Of all your duty stations you were assigned to from your Military Service, which one(s) do you have fondest memories of and why?
Of all my duty stations, my favorite was the USS Norfolk DL-1.
Honestly, everything I recall about the Norfolk is that she and the men aboard her were unique and outstanding. I’m not saying they were without fault. Both the ship and my shipmates had their faults, but I found it easy to overlook them.
The Norfolk was experimental, and I was never again aboard a vessel with her remarkable attributes. In Sonar, we had an experimental sonar, SQS-23E, but we also had mounted beside the sonar stack a repeater for a surface search radar. That was fantastic because we could see below and above the surface at the same time and thereby determine, on our own, what sonar contacts were viable.
My most memorable experiences occurred during the UNITAS VIII cruise. We spent an average of five days in each port while steaming completely around South America on a goodwill cruise.
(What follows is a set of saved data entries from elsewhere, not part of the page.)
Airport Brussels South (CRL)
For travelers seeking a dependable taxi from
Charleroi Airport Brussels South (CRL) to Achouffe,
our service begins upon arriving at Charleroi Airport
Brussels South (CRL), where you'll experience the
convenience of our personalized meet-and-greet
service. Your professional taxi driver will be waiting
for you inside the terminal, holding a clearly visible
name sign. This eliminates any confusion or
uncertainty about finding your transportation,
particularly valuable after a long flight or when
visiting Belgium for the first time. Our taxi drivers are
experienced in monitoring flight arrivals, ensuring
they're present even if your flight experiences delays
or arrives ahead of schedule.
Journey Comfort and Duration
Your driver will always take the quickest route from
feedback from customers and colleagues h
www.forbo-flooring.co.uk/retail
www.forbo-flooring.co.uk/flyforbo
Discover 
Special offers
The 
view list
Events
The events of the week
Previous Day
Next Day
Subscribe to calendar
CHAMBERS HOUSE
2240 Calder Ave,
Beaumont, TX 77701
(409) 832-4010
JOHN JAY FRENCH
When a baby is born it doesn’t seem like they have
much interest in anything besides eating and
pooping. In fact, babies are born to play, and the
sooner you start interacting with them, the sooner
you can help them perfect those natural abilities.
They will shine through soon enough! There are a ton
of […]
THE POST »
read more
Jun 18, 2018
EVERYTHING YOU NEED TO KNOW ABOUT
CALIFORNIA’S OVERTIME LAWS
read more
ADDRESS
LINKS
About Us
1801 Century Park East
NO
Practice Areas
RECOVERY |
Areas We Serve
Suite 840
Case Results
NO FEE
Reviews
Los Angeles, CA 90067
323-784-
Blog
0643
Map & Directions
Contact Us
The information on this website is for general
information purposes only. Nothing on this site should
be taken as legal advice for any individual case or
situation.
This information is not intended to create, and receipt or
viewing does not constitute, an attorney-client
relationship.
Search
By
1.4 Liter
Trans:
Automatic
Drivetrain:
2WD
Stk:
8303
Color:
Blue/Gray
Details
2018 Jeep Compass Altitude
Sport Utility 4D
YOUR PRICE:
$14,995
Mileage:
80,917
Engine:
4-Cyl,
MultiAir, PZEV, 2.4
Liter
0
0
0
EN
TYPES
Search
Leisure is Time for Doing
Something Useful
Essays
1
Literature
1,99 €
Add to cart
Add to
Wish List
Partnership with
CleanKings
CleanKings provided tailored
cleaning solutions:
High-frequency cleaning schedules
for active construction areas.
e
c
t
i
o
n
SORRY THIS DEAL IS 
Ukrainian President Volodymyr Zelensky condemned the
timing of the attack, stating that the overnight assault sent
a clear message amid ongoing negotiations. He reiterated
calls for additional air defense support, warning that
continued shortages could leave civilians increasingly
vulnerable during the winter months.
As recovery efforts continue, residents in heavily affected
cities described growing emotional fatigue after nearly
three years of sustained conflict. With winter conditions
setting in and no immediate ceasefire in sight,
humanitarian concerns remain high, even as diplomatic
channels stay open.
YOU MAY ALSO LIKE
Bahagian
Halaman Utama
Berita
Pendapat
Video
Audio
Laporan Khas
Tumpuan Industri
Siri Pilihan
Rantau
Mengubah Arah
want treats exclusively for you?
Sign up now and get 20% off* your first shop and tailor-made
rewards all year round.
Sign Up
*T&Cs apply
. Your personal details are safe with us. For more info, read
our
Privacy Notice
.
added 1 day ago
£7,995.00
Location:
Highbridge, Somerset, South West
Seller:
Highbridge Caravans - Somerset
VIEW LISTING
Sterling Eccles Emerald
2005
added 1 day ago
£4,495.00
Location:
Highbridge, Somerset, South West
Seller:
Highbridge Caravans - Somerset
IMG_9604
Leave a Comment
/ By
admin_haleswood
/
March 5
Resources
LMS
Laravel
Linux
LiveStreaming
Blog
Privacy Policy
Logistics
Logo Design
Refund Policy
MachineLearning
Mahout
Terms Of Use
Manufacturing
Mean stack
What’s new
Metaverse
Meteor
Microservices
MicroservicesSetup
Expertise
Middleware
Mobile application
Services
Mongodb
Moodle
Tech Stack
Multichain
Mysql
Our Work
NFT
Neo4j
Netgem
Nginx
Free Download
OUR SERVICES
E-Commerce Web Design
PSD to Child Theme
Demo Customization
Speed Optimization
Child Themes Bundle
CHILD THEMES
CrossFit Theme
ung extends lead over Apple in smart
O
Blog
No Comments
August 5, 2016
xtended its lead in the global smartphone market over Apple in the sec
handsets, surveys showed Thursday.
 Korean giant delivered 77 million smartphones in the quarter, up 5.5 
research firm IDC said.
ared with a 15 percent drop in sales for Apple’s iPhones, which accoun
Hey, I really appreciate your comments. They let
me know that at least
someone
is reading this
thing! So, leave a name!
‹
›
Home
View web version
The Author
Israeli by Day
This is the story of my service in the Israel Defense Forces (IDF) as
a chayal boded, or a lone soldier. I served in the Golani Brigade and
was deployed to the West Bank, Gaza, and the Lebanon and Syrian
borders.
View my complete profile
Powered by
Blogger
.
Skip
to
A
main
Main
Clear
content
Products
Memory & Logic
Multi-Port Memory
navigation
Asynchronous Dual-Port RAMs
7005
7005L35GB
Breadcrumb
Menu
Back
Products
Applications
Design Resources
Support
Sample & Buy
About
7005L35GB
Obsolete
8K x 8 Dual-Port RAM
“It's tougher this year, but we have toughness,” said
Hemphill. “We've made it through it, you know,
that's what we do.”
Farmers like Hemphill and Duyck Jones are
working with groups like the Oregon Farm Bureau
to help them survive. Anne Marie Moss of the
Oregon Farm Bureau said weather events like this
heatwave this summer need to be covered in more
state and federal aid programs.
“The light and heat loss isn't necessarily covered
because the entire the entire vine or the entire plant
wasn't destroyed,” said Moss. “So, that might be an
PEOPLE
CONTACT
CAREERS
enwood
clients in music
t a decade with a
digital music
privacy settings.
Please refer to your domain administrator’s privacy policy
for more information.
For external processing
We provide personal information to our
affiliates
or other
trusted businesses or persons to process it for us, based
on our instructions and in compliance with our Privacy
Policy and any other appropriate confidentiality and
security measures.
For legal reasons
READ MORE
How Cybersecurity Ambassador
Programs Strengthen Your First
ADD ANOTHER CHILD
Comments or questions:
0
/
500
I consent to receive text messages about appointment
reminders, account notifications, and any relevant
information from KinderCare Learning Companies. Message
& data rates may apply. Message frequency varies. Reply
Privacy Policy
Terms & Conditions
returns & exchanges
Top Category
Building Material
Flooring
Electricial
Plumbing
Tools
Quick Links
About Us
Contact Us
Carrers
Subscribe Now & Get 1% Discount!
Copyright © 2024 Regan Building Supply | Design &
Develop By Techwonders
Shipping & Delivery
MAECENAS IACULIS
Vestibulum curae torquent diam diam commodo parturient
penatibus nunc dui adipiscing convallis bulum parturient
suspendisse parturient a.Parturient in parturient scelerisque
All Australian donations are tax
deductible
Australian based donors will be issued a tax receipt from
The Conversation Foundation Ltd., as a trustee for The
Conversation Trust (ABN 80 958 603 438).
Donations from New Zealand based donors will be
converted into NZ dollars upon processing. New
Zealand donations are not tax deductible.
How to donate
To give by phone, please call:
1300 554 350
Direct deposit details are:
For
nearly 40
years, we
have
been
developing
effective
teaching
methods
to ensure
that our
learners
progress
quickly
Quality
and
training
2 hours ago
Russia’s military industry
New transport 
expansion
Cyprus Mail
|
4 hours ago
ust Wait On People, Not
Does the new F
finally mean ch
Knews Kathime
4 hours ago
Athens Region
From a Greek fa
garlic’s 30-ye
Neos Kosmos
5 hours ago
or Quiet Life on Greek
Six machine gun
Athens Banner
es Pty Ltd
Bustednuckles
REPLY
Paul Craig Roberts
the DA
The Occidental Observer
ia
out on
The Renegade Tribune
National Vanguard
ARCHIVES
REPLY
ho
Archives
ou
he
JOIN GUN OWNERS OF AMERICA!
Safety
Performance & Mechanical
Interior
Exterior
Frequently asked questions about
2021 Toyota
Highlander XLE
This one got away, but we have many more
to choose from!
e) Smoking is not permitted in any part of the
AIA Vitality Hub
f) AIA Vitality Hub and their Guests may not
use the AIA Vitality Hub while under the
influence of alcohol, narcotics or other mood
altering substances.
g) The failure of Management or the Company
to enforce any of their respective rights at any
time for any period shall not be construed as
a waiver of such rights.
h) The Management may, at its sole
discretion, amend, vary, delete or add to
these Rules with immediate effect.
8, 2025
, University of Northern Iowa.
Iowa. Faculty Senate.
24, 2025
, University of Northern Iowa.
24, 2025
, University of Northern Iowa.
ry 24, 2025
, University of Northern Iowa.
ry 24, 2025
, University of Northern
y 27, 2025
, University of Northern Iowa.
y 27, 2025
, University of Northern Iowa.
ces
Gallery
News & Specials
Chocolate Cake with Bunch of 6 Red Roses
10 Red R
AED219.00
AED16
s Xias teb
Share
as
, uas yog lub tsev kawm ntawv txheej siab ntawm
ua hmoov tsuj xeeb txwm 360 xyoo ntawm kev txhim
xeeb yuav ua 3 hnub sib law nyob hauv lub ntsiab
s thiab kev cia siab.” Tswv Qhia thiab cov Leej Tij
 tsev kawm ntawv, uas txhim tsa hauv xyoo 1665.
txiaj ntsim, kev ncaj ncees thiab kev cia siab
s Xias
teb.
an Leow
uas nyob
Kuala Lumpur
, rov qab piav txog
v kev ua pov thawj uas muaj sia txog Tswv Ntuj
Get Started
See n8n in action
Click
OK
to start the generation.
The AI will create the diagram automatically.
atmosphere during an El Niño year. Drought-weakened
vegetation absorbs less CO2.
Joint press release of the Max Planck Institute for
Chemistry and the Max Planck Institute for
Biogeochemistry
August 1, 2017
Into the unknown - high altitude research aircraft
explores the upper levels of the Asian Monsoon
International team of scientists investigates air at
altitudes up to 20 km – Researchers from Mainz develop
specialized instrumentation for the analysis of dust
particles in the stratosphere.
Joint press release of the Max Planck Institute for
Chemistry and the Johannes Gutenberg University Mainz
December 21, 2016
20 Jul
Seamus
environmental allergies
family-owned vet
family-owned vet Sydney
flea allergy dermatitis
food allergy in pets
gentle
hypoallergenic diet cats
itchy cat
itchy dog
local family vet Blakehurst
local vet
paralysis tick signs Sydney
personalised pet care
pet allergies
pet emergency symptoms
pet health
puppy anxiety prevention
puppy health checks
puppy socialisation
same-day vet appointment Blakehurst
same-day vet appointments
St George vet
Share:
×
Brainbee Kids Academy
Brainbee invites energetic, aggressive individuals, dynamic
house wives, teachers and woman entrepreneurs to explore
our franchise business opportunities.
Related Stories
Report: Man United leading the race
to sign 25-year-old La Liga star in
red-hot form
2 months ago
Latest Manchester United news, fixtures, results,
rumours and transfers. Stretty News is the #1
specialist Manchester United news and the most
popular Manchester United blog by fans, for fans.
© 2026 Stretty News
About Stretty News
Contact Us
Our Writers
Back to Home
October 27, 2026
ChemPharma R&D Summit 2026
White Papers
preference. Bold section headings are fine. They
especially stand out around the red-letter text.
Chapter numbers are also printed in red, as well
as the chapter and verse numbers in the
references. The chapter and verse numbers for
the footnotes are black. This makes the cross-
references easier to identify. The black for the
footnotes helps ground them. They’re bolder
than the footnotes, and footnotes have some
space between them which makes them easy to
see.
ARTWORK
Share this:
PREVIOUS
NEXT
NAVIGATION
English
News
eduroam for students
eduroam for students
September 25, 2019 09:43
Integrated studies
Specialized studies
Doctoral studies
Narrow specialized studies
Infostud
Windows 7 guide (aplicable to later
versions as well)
My favorite ports on that cruise were Valparaiso, Chile; Buenos Aires, Argentina and Rio de Janeiro, Brazil.
In Buenos Aires, our ship’s band, five strong, with me playing my part on the Baritone, played on what could only be described as the American Bandstand for most of South America. I think we played songs: “Lonely Bull” by the Tijuana Brass and our old standby, “Anchors Aweigh.” Now that was unique. When we went to exit the building, we were absolutely mobbed by Argentine females.
Before our landing in Buenos Aires, a news crew had accompanied us from Rio. Our band was filmed and interviewed. Our default leader, Tommy (Murky) Waters (electric guitar), led the discussion for our part.
In Rio, we played football on Panama Beach. We played with two piles of clothes serving to delineate one side of the field and the ocean serving as the other. We played with Jungle Rules and had the best time ever. We paid the price for our fun, though, as everyone came down with a bad case of sunburn.
These are just some of my favorite times aboard the USS Norfolk DL-1. I could write much more, but for the word limit on this piece.